## What is expected:
Reproduce the records below; each should match the original exactly.

[Data section]

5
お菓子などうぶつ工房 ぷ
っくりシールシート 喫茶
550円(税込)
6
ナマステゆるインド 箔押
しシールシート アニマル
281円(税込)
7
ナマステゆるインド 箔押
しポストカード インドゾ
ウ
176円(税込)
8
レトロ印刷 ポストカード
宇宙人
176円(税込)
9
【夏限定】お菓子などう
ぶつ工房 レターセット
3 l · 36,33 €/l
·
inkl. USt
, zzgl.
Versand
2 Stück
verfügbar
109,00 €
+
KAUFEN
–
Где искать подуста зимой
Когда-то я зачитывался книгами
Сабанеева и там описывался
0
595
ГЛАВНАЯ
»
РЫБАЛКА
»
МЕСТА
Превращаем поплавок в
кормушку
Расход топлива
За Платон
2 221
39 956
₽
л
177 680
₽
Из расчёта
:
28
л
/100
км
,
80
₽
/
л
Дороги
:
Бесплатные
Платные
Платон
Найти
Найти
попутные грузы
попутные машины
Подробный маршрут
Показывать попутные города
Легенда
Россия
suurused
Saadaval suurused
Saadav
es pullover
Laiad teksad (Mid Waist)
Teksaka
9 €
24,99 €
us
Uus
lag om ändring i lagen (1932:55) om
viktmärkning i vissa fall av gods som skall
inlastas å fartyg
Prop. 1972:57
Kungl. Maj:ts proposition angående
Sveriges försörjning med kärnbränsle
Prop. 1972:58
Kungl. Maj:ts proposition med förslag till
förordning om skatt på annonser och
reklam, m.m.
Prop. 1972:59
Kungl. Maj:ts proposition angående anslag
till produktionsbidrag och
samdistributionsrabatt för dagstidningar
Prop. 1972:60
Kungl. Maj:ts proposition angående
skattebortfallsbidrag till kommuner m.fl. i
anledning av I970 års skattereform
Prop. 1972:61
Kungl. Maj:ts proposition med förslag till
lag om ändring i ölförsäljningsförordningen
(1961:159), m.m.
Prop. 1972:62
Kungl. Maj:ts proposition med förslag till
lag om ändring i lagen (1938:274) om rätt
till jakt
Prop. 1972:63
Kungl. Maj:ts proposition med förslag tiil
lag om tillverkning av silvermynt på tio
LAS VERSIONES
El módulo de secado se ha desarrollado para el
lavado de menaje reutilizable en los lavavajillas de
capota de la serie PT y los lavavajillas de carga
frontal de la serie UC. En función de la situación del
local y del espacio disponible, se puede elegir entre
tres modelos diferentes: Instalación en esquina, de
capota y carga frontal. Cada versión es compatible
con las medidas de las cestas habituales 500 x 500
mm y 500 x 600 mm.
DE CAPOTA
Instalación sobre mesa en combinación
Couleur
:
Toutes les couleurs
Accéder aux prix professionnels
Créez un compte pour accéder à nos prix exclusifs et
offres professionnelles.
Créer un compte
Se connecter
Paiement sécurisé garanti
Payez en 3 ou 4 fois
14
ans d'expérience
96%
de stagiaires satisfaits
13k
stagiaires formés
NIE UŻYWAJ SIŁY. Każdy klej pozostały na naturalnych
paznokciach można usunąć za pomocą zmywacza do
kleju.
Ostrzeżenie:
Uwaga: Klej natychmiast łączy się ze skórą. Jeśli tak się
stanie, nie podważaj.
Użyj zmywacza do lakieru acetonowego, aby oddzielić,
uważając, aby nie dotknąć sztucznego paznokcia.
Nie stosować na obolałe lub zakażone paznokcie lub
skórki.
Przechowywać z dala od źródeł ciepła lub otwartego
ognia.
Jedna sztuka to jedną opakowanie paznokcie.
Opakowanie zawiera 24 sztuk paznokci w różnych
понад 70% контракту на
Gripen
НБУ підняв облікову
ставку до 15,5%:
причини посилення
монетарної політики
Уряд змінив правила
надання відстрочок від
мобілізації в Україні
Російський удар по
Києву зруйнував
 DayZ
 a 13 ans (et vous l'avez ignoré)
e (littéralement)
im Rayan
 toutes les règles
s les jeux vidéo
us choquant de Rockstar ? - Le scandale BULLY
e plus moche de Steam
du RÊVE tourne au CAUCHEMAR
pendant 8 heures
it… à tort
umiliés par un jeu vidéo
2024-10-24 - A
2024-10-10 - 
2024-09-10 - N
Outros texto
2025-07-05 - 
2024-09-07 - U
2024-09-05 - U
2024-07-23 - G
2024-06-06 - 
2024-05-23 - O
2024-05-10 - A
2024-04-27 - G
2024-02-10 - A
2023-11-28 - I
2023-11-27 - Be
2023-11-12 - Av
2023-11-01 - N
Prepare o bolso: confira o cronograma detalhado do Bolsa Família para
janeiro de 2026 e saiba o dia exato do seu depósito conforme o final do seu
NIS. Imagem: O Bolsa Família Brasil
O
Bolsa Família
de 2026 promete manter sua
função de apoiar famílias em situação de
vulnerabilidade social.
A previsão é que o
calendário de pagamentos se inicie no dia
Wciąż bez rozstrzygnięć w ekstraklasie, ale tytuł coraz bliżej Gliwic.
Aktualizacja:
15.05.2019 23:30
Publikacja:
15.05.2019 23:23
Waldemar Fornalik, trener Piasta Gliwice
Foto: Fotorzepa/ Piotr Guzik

[/Data section]

## Task solution:
5
お菓子などうぶつ工房 ぷ
っくりシールシート 喫茶
550円(税込)
6
ナマステゆるインド 箔押
しシールシート アニマル
281円(税込)
7
ナマステゆるインド 箔押
しポストカード インドゾ
ウ
176円(税込)
8
レトロ印刷 ポストカード
宇宙人
176円(税込)
9
【夏限定】お菓子などう
ぶつ工房 レターセット
3 l · 36,33 €/l
·
inkl. USt
, zzgl.
Versand
2 Stück
verfügbar
109,00 €
+
KAUFEN
–
Где искать подуста зимой
Когда-то я зачитывался книгами
Сабанеева и там описывался
0
595
ГЛАВНАЯ
»
РЫБАЛКА
»
МЕСТА
Превращаем поплавок в
кормушку
Расход топлива
За Платон
2 221
39 956
₽
л
177 680
₽
Из расчёта
:
28
л
/100
км
,
80
₽
/
л
Дороги
:
Бесплатные
Платные
Платон
Найти
Найти
попутные грузы
попутные машины
Подробный маршрут
Показывать попутные города
Легенда
Россия
suurused
Saadaval suurused
Saadav
es pullover
Laiad teksad (Mid Waist)
Teksaka
9 €
24,99 €
us
Uus
lag om ändring i lagen (1932:55) om
viktmärkning i vissa fall av gods som skall
inlastas å fartyg
Prop. 1972:57
Kungl. Maj:ts proposition angående
Sveriges försörjning med kärnbränsle
Prop. 1972:58
Kungl. Maj:ts proposition med förslag till
förordning om skatt på annonser och
reklam, m.m.
Prop. 1972:59
Kungl. Maj:ts proposition angående anslag
till produktionsbidrag och
samdistributionsrabatt för dagstidningar
Prop. 1972:60
Kungl. Maj:ts proposition angående
skattebortfallsbidrag till kommuner m.fl. i
anledning av I970 års skattereform
Prop. 1972:61
Kungl. Maj:ts proposition med förslag till
lag om ändring i ölförsäljningsförordningen
(1961:159), m.m.
Prop. 1972:62
Kungl. Maj:ts proposition med förslag till
lag om ändring i lagen (1938:274) om rätt
till jakt
Prop. 1972:63
Kungl. Maj:ts proposition med förslag tiil
lag om tillverkning av silvermynt på tio
LAS VERSIONES
El módulo de secado se ha desarrollado para el
lavado de menaje reutilizable en los lavavajillas de
capota de la serie PT y los lavavajillas de carga
frontal de la serie UC. En función de la situación del
local y del espacio disponible, se puede elegir entre
tres modelos diferentes: Instalación en esquina, de
capota y carga frontal. Cada versión es compatible
con las medidas de las cestas habituales 500 x 500
mm y 500 x 600 mm.
DE CAPOTA
Instalación sobre mesa en combinación
Couleur
:
Toutes les couleurs
Accéder aux prix professionnels
Créez un compte pour accéder à nos prix exclusifs et
offres professionnelles.
Créer un compte
Se connecter
Paiement sécurisé garanti
Payez en 3 ou 4 fois
14
ans d'expérience
96%
de stagiaires satisfaits
13k
stagiaires formés
NIE UŻYWAJ SIŁY. Każdy klej pozostały na naturalnych
paznokciach można usunąć za pomocą zmywacza do
kleju.
Ostrzeżenie:
Uwaga: Klej natychmiast łączy się ze skórą. Jeśli tak się
stanie, nie podważaj.
Użyj zmywacza do lakieru acetonowego, aby oddzielić,
uważając, aby nie dotknąć sztucznego paznokcia.
Nie stosować na obolałe lub zakażone paznokcie lub
skórki.
Przechowywać z dala od źródeł ciepła lub otwartego
ognia.
Jedna sztuka to jedną opakowanie paznokcie.
Opakowanie zawiera 24 sztuk paznokci w różnych
понад 70% контракту на
Gripen
НБУ підняв облікову
ставку до 15,5%:
причини посилення
монетарної політики
Уряд змінив правила
надання відстрочок від
мобілізації в Україні
Російський удар по
Києву зруйнував
 DayZ
 a 13 ans (et vous l'avez ignoré)
e (littéralement)
im Rayan
 toutes les règles
s les jeux vidéo
us choquant de Rockstar ? - Le scandale BULLY
e plus moche de Steam
du RÊVE tourne au CAUCHEMAR
pendant 8 heures
it… à tort
umiliés par un jeu vidéo
2024-10-24 - A
2024-10-10 - 
2024-09-10 - N
Outros texto
2025-07-05 - 
2024-09-07 - U
2024-09-05 - U
2024-07-23 - G
2024-06-06 - 
2024-05-23 - O
2024-05-10 - A
2024-04-27 - G
2024-02-10 - A
2023-11-28 - I
2023-11-27 - Be
2023-11-12 - Av
2023-11-01 - N
Prepare o bolso: confira o cronograma detalhado do Bolsa Família para
janeiro de 2026 e saiba o dia exato do seu depósito conforme o final do seu
NIS. Imagem: O Bolsa Família Brasil
O
Bolsa Família
de 2026 promete manter sua
função de apoiar famílias em situação de
vulnerabilidade social.
A previsão é que o
calendário de pagamentos se inicie no dia
Wciąż bez rozstrzygnięć w ekstraklasie, ale tytuł coraz bliżej Gliwic.
Aktualizacja:
15.05.2019 23:30
Publikacja:
15.05.2019 23:23
Waldemar Fornalik, trener Piasta Gliwice
Foto: Fotorzepa/ Piotr Guzik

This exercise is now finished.